Should you fire talented employees who frequently turn work in late and call in sick? If you could just get them to start working on projects sooner, they wouldn’t have to overexert themselves, wind up sick, and miss another deadline.

How about the ones who hoard information and don’t play well with others? Don’t they understand that the company’s success depends on a team effort?

Of course, there are many reasons to fire an employee, but don’t make the same mistake Gale almost did.

Sitting across from Gale, I listened as she shared a story about Tammy, a young woman she hired nearly two years earlier.

“She was probably at the top of her class in college—she’s smart, but we can’t seem to get her to complete projects in a timely manner. I think it’s a cultural thing,” Gale, the CEO of a well-established company, said.

“What do you mean by a ‘cultural thing?’” I asked.

“She’s from _____ (another country), and that must be the way they do things in that culture. She’s probably also still doing what college kids do—wait till the last minute, and then pull an all-nighter.”

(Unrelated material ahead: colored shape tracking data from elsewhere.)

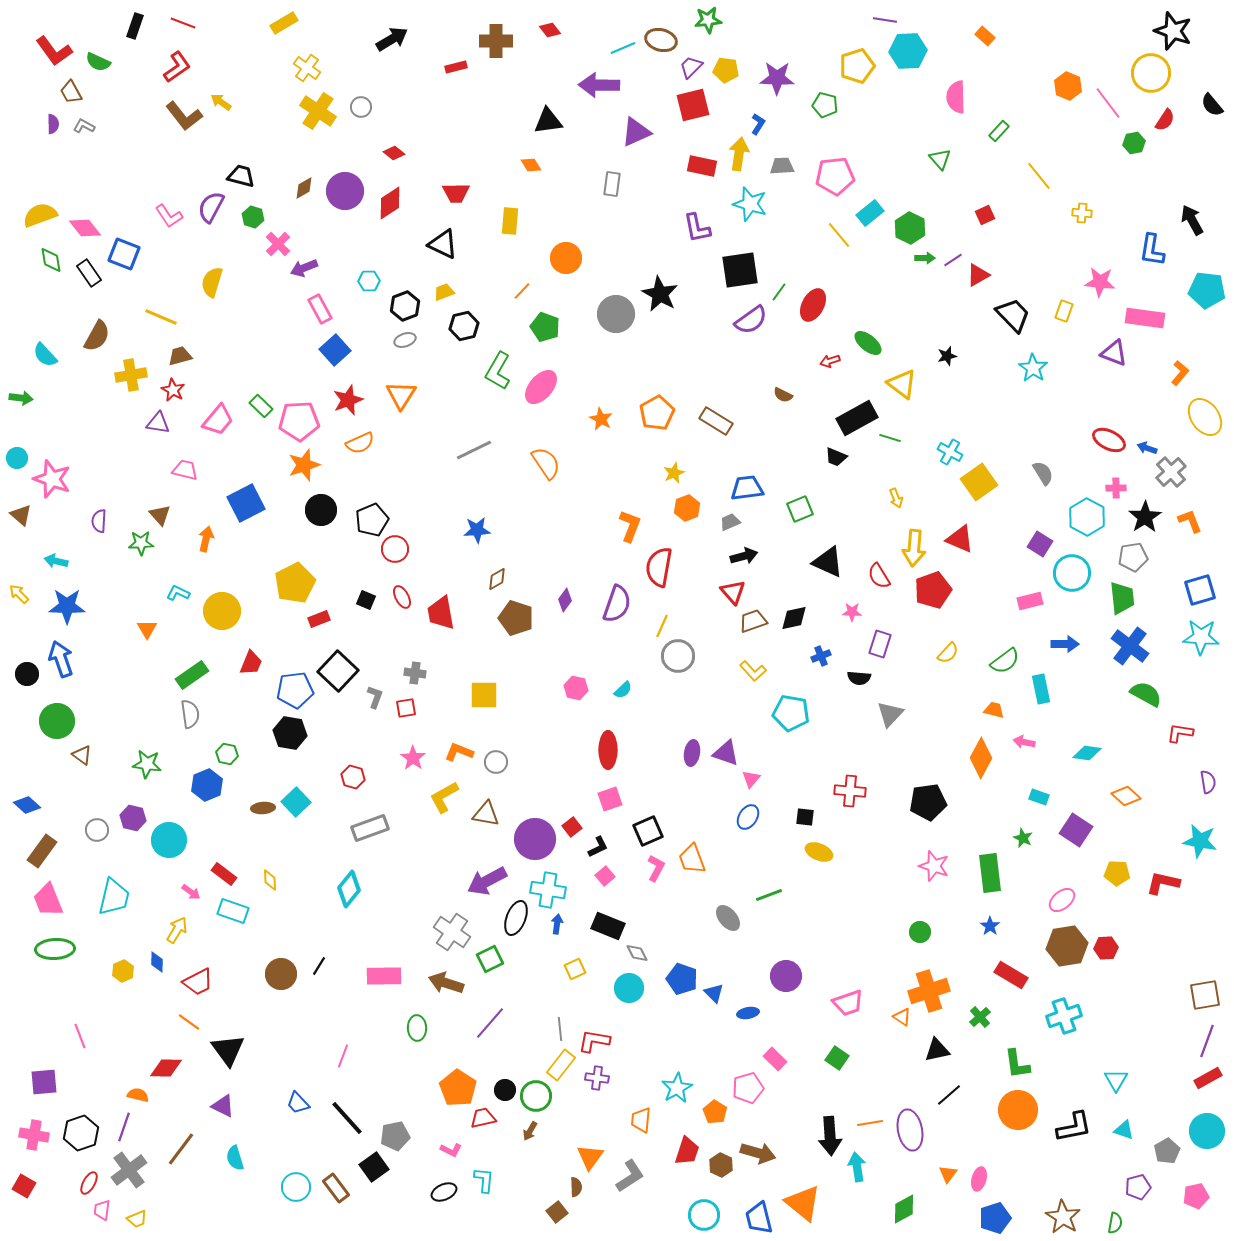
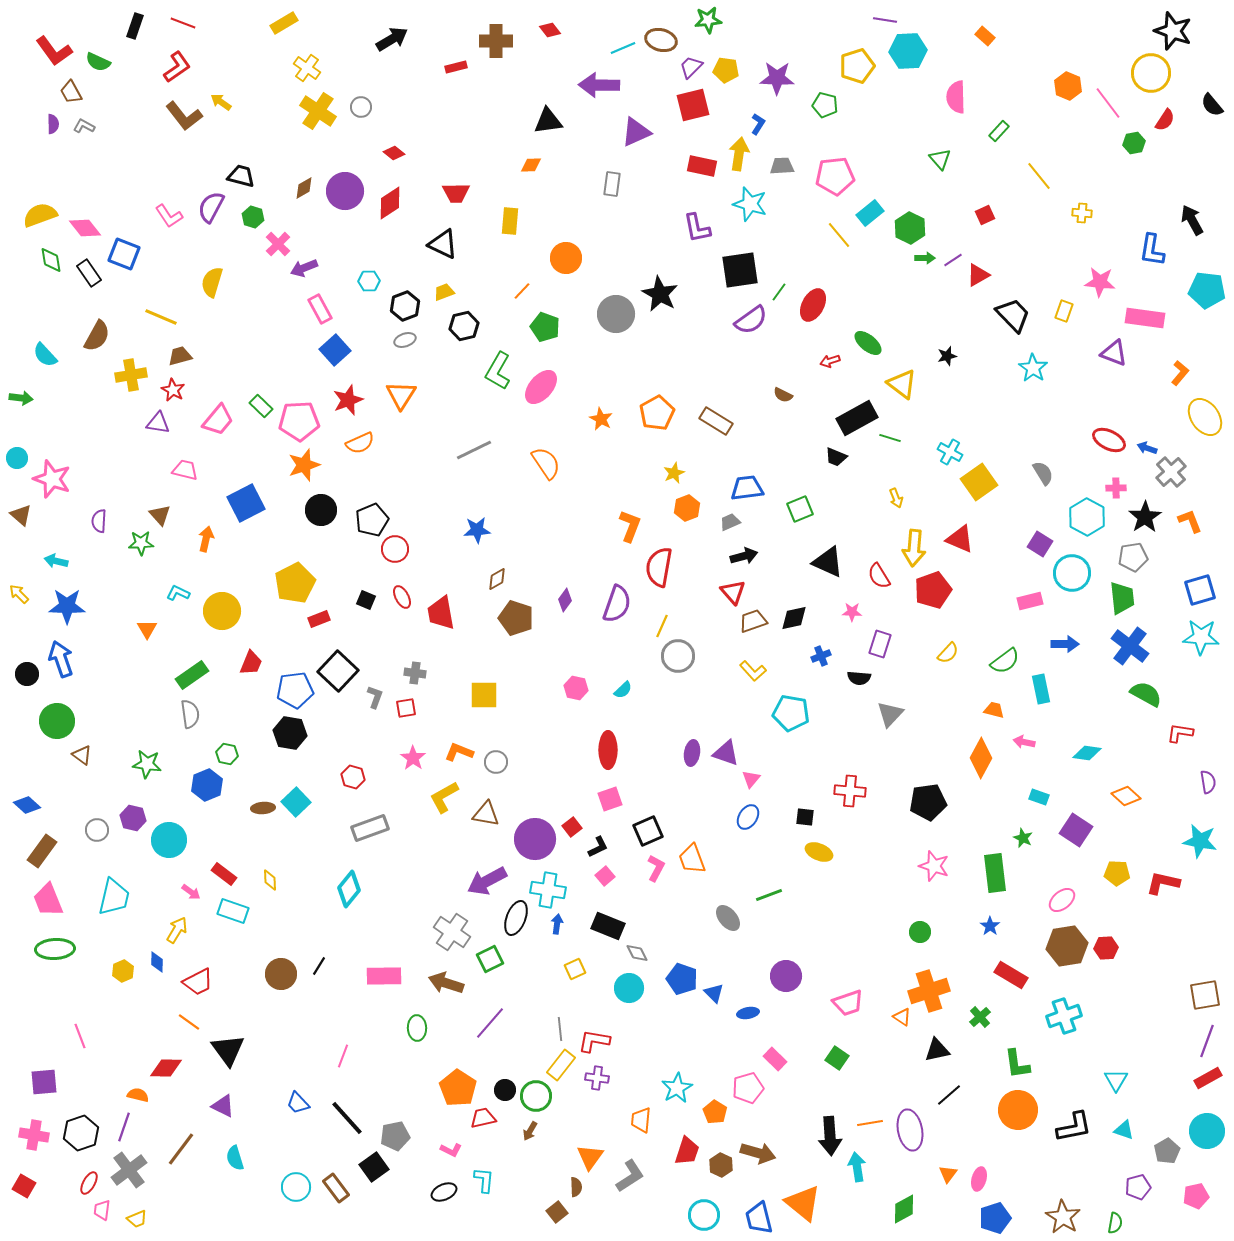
orange diamond at (531, 165): rotated 60 degrees counterclockwise
green rectangle at (990, 873): moved 5 px right
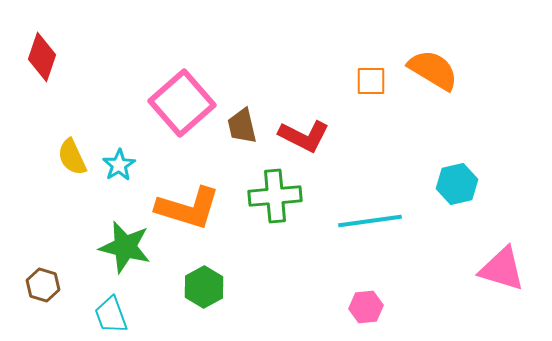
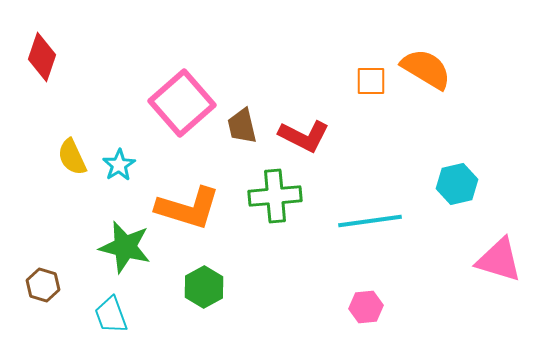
orange semicircle: moved 7 px left, 1 px up
pink triangle: moved 3 px left, 9 px up
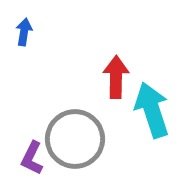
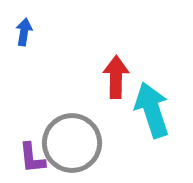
gray circle: moved 3 px left, 4 px down
purple L-shape: rotated 32 degrees counterclockwise
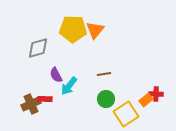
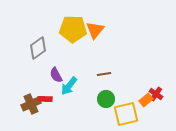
gray diamond: rotated 20 degrees counterclockwise
red cross: rotated 32 degrees clockwise
yellow square: rotated 20 degrees clockwise
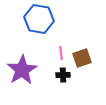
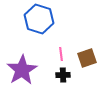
blue hexagon: rotated 8 degrees clockwise
pink line: moved 1 px down
brown square: moved 5 px right
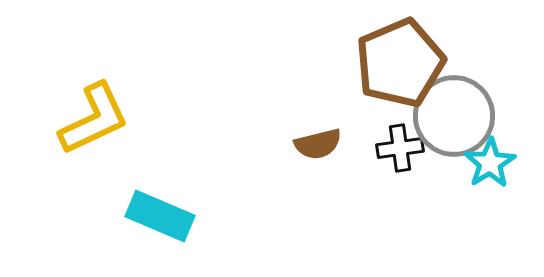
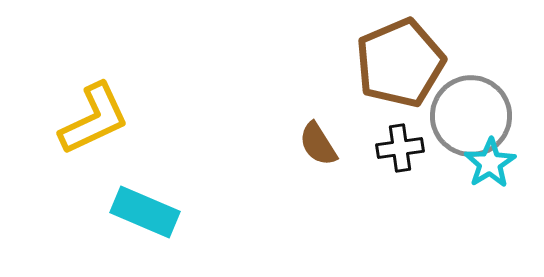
gray circle: moved 17 px right
brown semicircle: rotated 72 degrees clockwise
cyan rectangle: moved 15 px left, 4 px up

“Is she getting the work done on time?”

“No, and the team thinks we need to let her go. If she can’t get the work done on time, and she’s out sick constantly, we can’t have her on staff,” Gale said.

At this point, I had a clear understanding of the critical mistakes Tammy was making, and I could see why Gale was struggling. Tammy also adds value, knows the company, and cares about the end product.

“Have you or anyone on your team ever given her this kind of feedback?” I asked.

“No,” Gale said, with an inquisitive look on her face.

“Do you know her future goals?” I asked.

“When Tammy first came to the company, she wanted to do the work she’s currently doing.”

I suggested she get the answers to these questions before giving her feedback:

  1. How are things going for you here? (Listen intently. Then, without defensiveness, repeat back what you heard to make sure you got it. Take notes.)
  2. Do you have the skills you need to do your job successfully every time? (Listen, and take notes).
  3. Are you meeting the people you hoped to meet, developing the skills you hoped to develop, and enjoying your experience here? If not, how can I help? (Listen, and take notes. Stay focused on listening.)
  4. If you closed your eyes right now, and it was suddenly three years down the road, what would you like to be able to say you did? What skills, experiences, and connections would you like to acquire in the next six months? (Listen, and take lots of notes. Even “I don’t know” is worth noting. Follow it up with, “If you did know…”)
  5. What do you do exceptionally well in your current role? Where do you struggle the most and why? (Please… Listen, and take notes. Assumptions kill these conversations.)

Once you’ve had this conversation authentically, you’ll know what you need to do to help employees succeed in their career.

For Gale, that may mean helping her find an opportunity with another employer. Or, Tammy may respond positively to the wake-up call and start completing her work on time.

After going through the questions above, you’ll have the foundation of trust necessary to provide guidance that gets results. Here are the three most critical elements to giving constructive feedback: consistently seek it (receiving teaches you how to give generously), timeliness (providing feedback as close to the problematic moment as possible builds trust), and specificity (what you did, and what you could do differently).

Whatever you do, don’t fire someone until you 1) know the answers to those questions, 2) help them advance in their career, and 3) share your own future aspirations and challenges. This is the good stuff of any relationship.